There is differences between SALV-ENZA and other randomized controlled trials of hormonal therapy plus salvage radiotherapy. This includes other trials such as NRG 96-01 16, GETUG-16, and NRG/RTOG 05-34. First, this was patients with more contemporary pre-salvage radiotherapy PSA levels. Secondly, this was a modern radiotherapy dose and techniques for salvage radiotherapy that were employed. Thirdly, only six months of enzalutamide were used versus two years of high dose blut. In RTOG 96-01. Fourth, this included only men with pN0 prostate cancer and only treated the prostate bed compared to RT0G 05-34, which tested the question of elective nodal radiation. Finally, SALV-ENZA tested enzalutamide without ADT plus salvage radiotherapy versus GETUG-16 and RTOG 05-34 which used ADT. There's several important ongoing randomized trials that are testing next generation AR inhibitors in a similar fashion to SALV-ENZA. First, this includes the BALANCE NRG's GU006 trial, which is Phase 2 study randomizing men with biochemical recurrence of salvage radiotherapy plus placebo versus salvage radiotherapy plus apalutamide stratified by the PAM50 genomic classifier.

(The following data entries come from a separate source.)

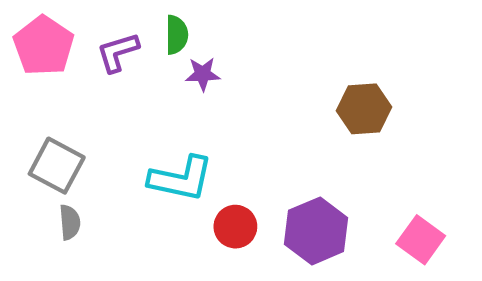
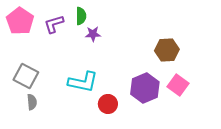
purple hexagon: (316, 231) -> (145, 88), moved
pink square: (421, 240) -> (178, 85), moved

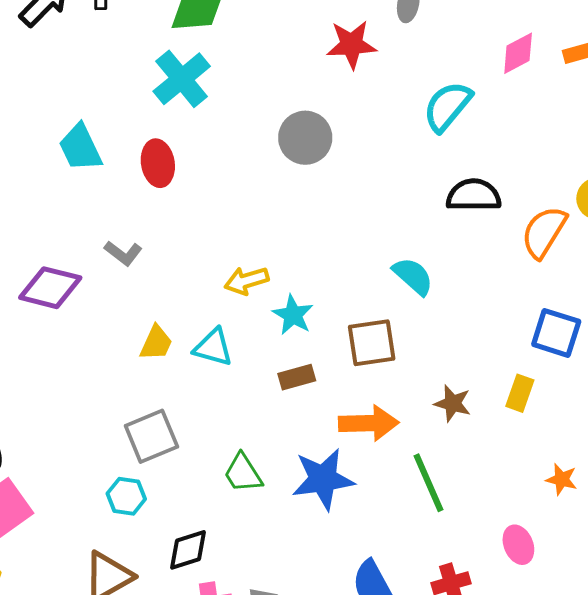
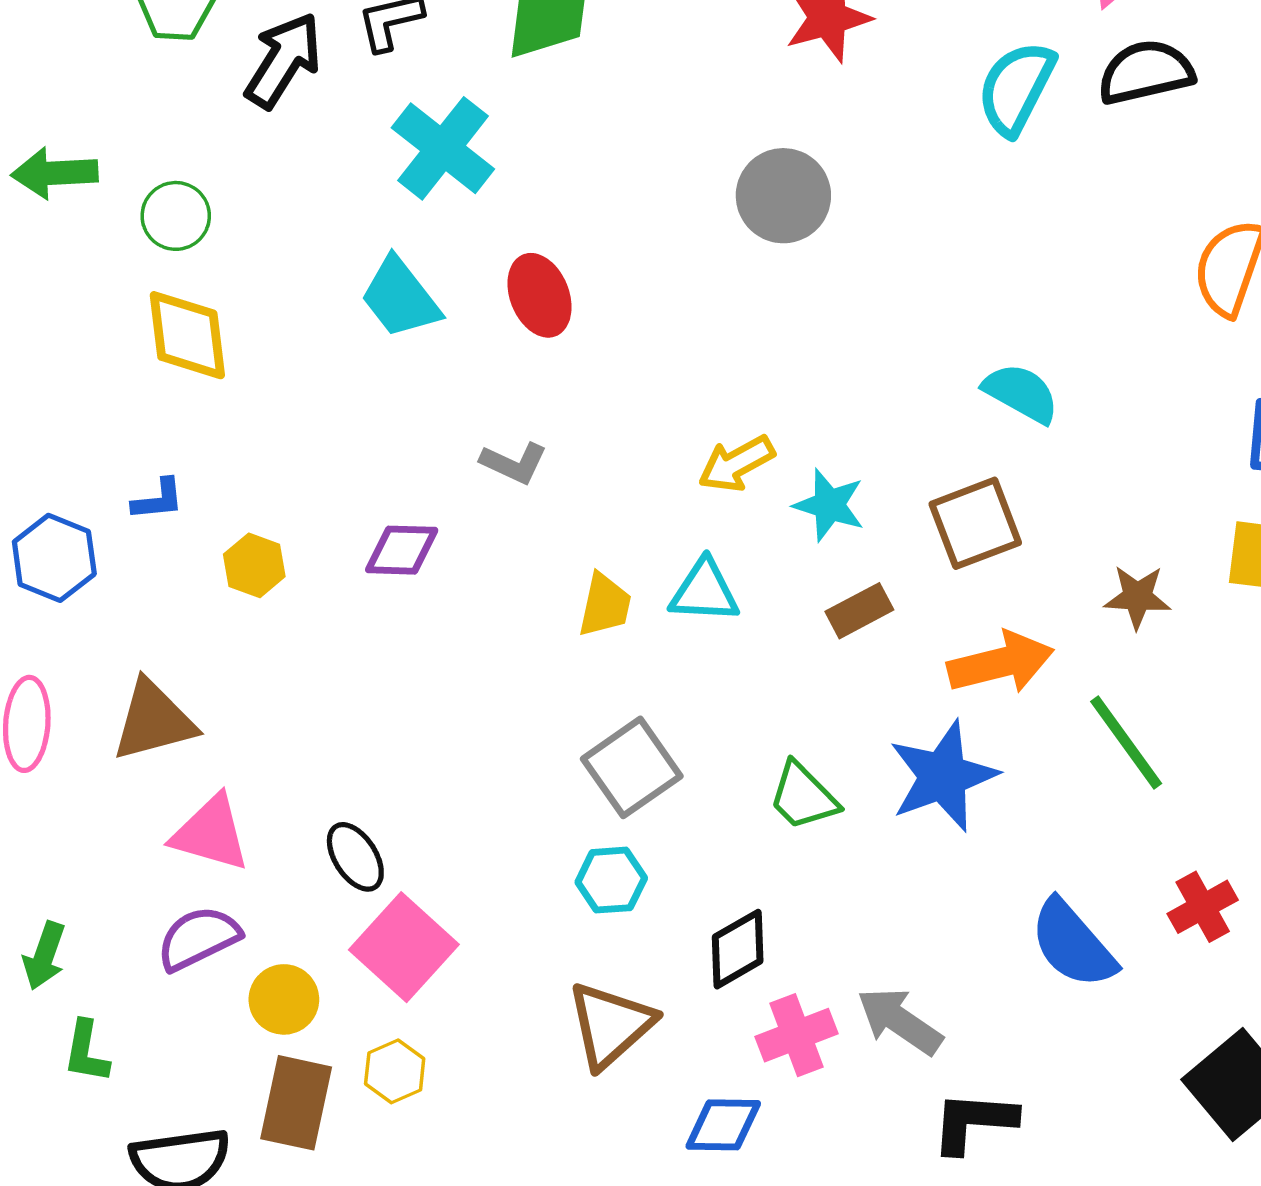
cyan cross: (182, 79) -> (443, 148), moved
black semicircle: (474, 195) -> (1146, 72), moved
purple diamond: (50, 288) -> (402, 550), size x0.7

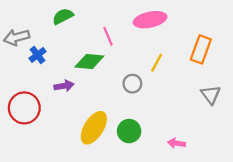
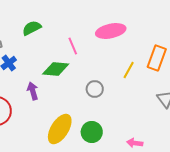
yellow line: (157, 63) -> (129, 70), moved
purple arrow: (64, 86) -> (33, 91), turned -96

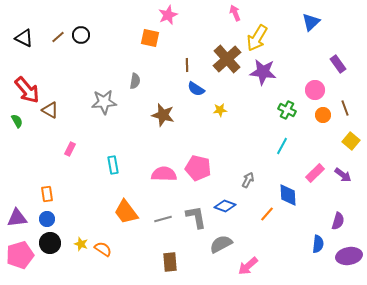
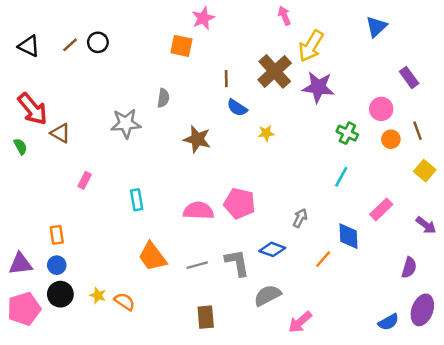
purple arrow: (343, 175) -> (426, 225), moved
blue semicircle: (318, 244) -> (388, 322), moved, turned 54
purple ellipse: (349, 256) -> (422, 310), turned -60

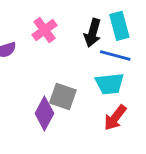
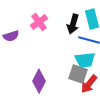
gray square: (63, 97) -> (78, 74), moved

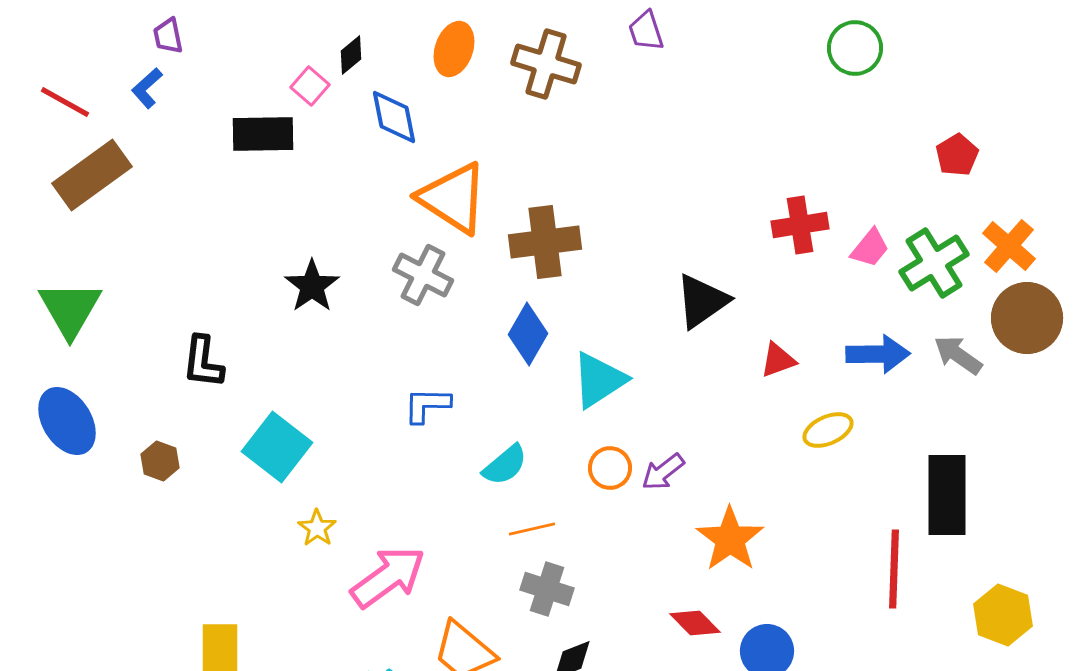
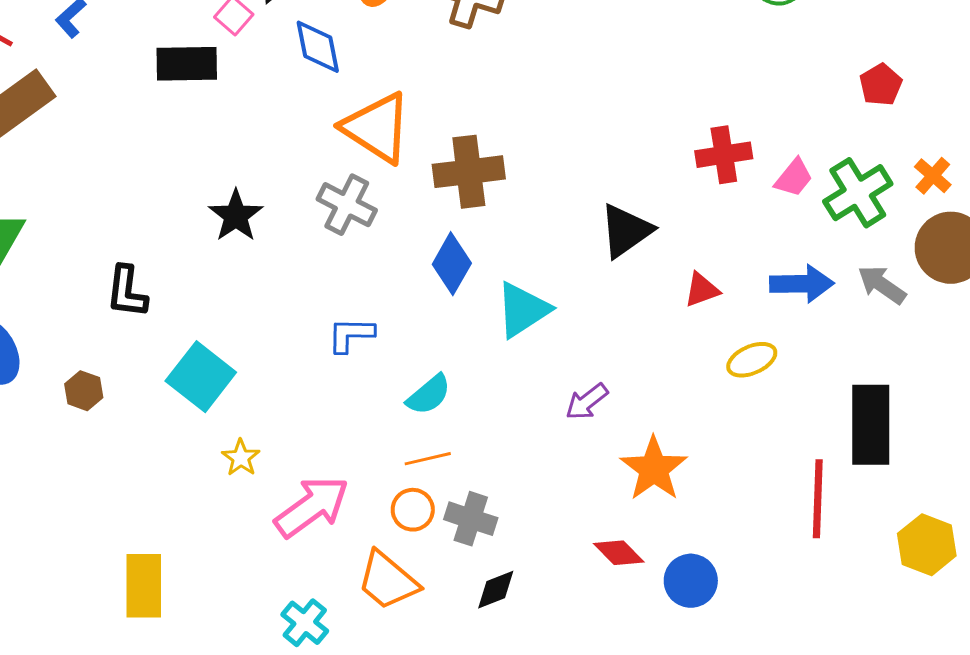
orange cross: (1009, 246) -> (933, 176), size x0.7
orange circle: (610, 468) -> (413, 510), moved
orange line: (532, 529) -> (428, 459), moved

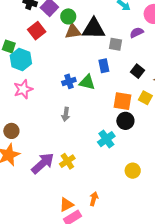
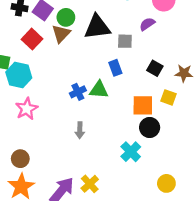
brown triangle: (73, 31) -> (61, 34), moved, turned -30

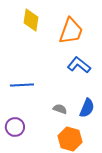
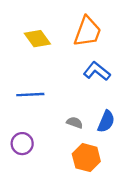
yellow diamond: (31, 20) -> (37, 39), moved, turned -45

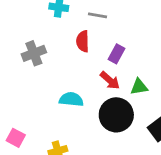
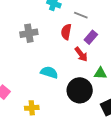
purple rectangle: (117, 54) -> (91, 37), moved
red arrow: (110, 80) -> (81, 54), moved

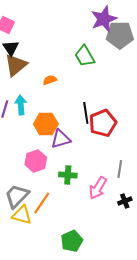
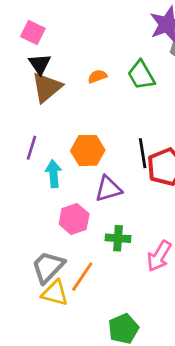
orange semicircle: (50, 80) -> (97, 76), moved
cyan arrow: (21, 105) -> (53, 174), moved
orange hexagon: (46, 124) -> (88, 150), moved

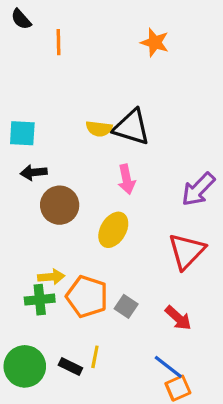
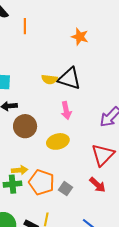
orange star: (155, 42) -> (80, 37), moved
yellow ellipse: (113, 230) -> (58, 141), turned 45
red arrow: (178, 318) -> (98, 185), moved

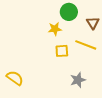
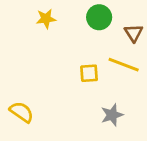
yellow star: (55, 29) -> (46, 19), moved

Secondly, the STEEL trial of RTOG 3506 is a Phase 2 study randomizing man with biochemical recurrence to salvage radiotherapy plus ADT versus salvage radiotherapy plus ADT plus enzalutamide. Finally, the FORMULA-509 trial is a Phase 2 study randomizing men with biochemical recurrence with salvage radiotherapy plus ADT versus salvage radiotherapy plus ADT plus abiraterone or apalutamide. In conclusion, the SALV-ENZA trial demonstrates that salvage radiotherapy plus enzalutamide monotherapy for men with PSA recurrent high-risk prostate cancer after prostatectomy was safe and delayed PSA progression relative to salvage radiotherapy alone. However, these data are insufficient at this point in time to change clinical practice. Finally, the impact of enzalutamide on distant metastasis or survival is unknown and should be explored in further in a larger trial, ideally also addressing the incremental benefit of the addition of androgen deprivation therapy. But thank you very much for your attention and we hope you enjoyed this UroToday Journal Club discussion of the SALV-ENZA trial recently published in the Journal of Clinical Oncology.